Into the Looking Glass – Stroke, tPA, and Avoiding a Fate Worse Than Death
Stroke, a major cause of death and the leading cause of adult disability, can leave victims unable to walk, talk, eat or take care of themselves. To treat stroke while it’s happening, the “clot-busting” drug tPA (tissue plasminogen activator) has been proven to save brains from damage and reduce or even completely avoid disability. Patients require a CAT-scan to assure diagnosis and the drug must be administered within 4.5 hours after onset of symptoms. In today’s medical environment, that shouldn’t be an overwhelming obstacle.
Although appropriate for almost 9 in 10 strokes — those that are ischemic, or due to blood clots — only a small fraction of potentially eligible patients, not more than about 4-8%, receive tPA. Consider this:
It’s safe and effective…so few patients get it. As a drug for a major and life-threatening disorder, tPA was shown to be effective with a 11-13% absolute benefit (cancer drugs that provide a 2% absolute benefit are routinely approved).

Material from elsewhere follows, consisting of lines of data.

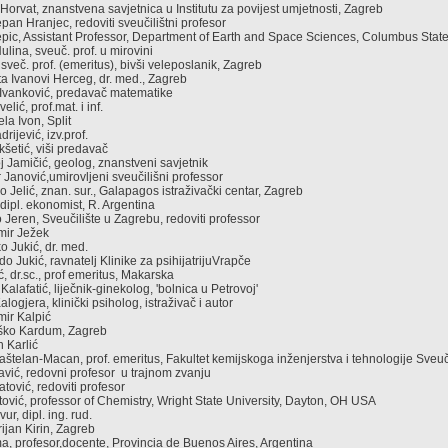
 Horvat, znanstvena savjetnica u Institutu za povijest umjetnosti, Zagreb
tjepan Hranjec, redoviti sveučilištni profesor
epic, Assistant Professor, Department of Earth and Space Sciences, Columbus State
ulina, sveuč. prof. u mirovini
ć, sveč. prof. (emeritus), bivši veleposlanik, Zagreb
lata Ivanovi Herceg, dr. med., Zagreb
r Ivanković, predavač matematike
velić, prof.mat. i inf.
ela Ivon, Split
drijević, izv.prof.
akšetić, viši predavač
j Jamičić, geolog, znanstveni savjetnik
r Janović,umirovljeni sveučilišni professor
o Jelić, znan. sur., Galapagos istraživački centar, Zagreb
, dipl. ekonomist, R. Argentina
o Jeren, Sveučilište u Zagrebu, redoviti professor
amir Ježek
o Jukić, dr. med.
lado Jukić, ravnatelj Klinike za psihijatrijuVrapče
ić, dr.sc., prof emeritus, Makarska
 Kalafatić, liječnik-ginekolog, 'bolnica u Petrovoj'
alogjera, klinički psiholog, istraživač i autor
amir Kalpić
Duško Kardum, Zagreb
an Karlić
 Kaštelan-Macan, prof. emeritus, Fakultet kemijskoga inženjerstva i tehnologije Sveu
tavić, redovni profesor u trajnom zvanju
atović, redoviti profesor
atović, professor of Chemistry, Wright State University, Dayton, OH USA
vur, dipl. ing. rud.
rijan Kirin, Zagreb
a, profesor,docente, Provincia de Buenos Aires, Argentina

It’s a one-time drug…yet so became the target of a muckraking campaign. Unlike drugs such as Vioxx, which were prescribed for daily use to masses of patients only to show unanticipated adverse effects, tPA for stroke is usually given once, intravenously. But its approval nevertheless incited journalists to campaign against it as dangerous and ineffective. Such charges lingered for years after post-approval studies confirmed the original results of randomized trials, which were supported not by the drug industry but by a branch of the National Institutes of Health.
Neurologists never had a drug to treat stroke before…so they were reluctant to use this one. Many neurologists might have been expected to be early adopters but initially only a few were enthusiastic. Neurologists were not accustomed to treating strokes as the emergencies they demonstrably are, and many remained skeptical for years. Most have been by now been convinced, but tPA has been the most controversial drug ever used in neurology.

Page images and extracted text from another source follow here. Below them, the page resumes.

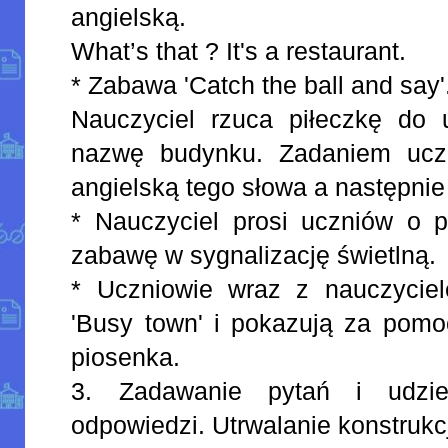
angielską.
What’s that ? It's a restaurant.
* Zabawa 'Catch the ball and say'
Nauczyciel rzuca piłeczkę do 
nazwę budynku. Zadaniem ucz
angielską tego słowa a następnie
* Nauczyciel prosi uczniów o p
zabawę w sygnalizację świetlną.
* Uczniowie wraz z nauczycie
'Busy town' i pokazują za pomo
piosenka.
3. Zadawanie pytań i udzie
odpowiedzi. Utrwalanie konstrukcj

Emergency physicians were accustomed to using tPA… yet with stroke they didn’t want to. When the drug was first FDA-approved, ER doctors often used it for heart attack (most commonly due to clots, like stroke). But when it came to a brain disease, many (despite their reputation as cowboys in the ER) were fearful and concerned about their diagnostic acumen. A few created and many bought into the efforts to impugn tPA as overhyped by its manufacturer, Genentech, presumably in cahoots with the American Heart Association.
Stroke victims don’t know about tPA. Although controversies over the drug are now largely past, their legacy has been persistent lack of stroke awareness among the general public, with only a small minority of potential patients and their families or colleagues knowing the symptoms of stroke, the importance of time-to-treatment, or the simple instruction (Call 911). So it is that, although FDA-approved for stroke since 1996, tPA today reaches only a fraction of nearly 800,000 new stroke victims annually in the United States. About 50% are potentially eligible.

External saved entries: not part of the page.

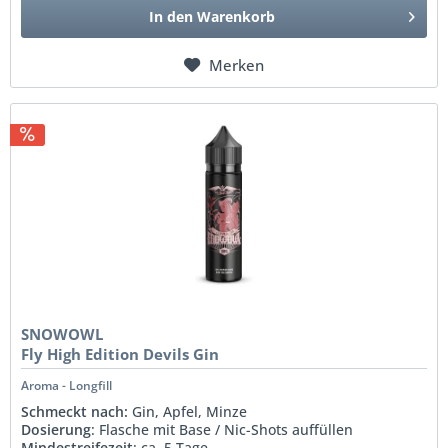
In den
Warenkorb
Merken
SNOWOWL
Fly High Edition Devils Gin
Aroma - Longfill
Schmeckt nach:
Gin, Apfel, Minze
Dosierung
: Flasche mit Base / Nic-Shots auffüllen
Mindestreifezeit
: ca. 5 Tage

Adeoye O, Hornung R, Khatri P, & Kleindorfer D (2011). Recombinant tissue-type plasminogen activator use for ischemic stroke in the United States: a doubling of treatment rates over the course of 5 years. Stroke; a journal of cerebral circulation, 42 (7), 1952-5 PMID: 21636813
Zivin JA, Simmons J. tPA for stroke: the story of a controversial drug. New York: Oxford University Press; 2011.